▶ _What the task requires_: Each entry below is to be reproduced exactly, though any pictures it holds must be omitted.
------ The data ------
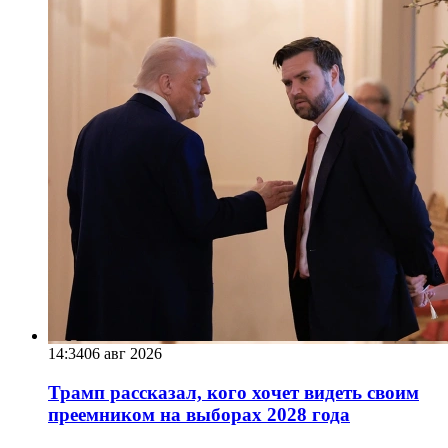
14:34
06 авг 2026
Трамп рассказал, кого хочет видеть своим
преемником на выборах 2028 года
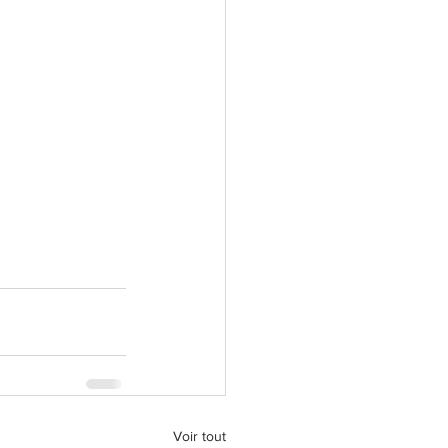
Voir tout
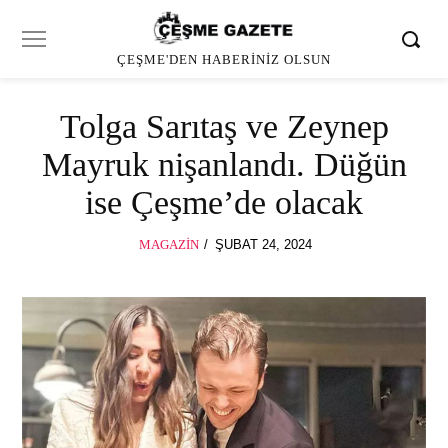
ÇEŞME'DEN HABERINIZ OLSUN
Tolga Sarıtaş ve Zeynep
Mayruk nişanlandı. Düğün
ise Çeşme’de olacak
POSTED
MAGAZIN
ŞUBAT 24, 2024
ON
------
▶ _Response below_:
14:34
06 авг 2026
Трамп рассказал, кого хочет видеть своим
преемником на выборах 2028 года
Voir tout
ÇEŞME'DEN HABERINIZ OLSUN
Tolga Sarıtaş ve Zeynep
Mayruk nişanlandı. Düğün
ise Çeşme’de olacak
POSTED
MAGAZIN
ŞUBAT 24, 2024
ON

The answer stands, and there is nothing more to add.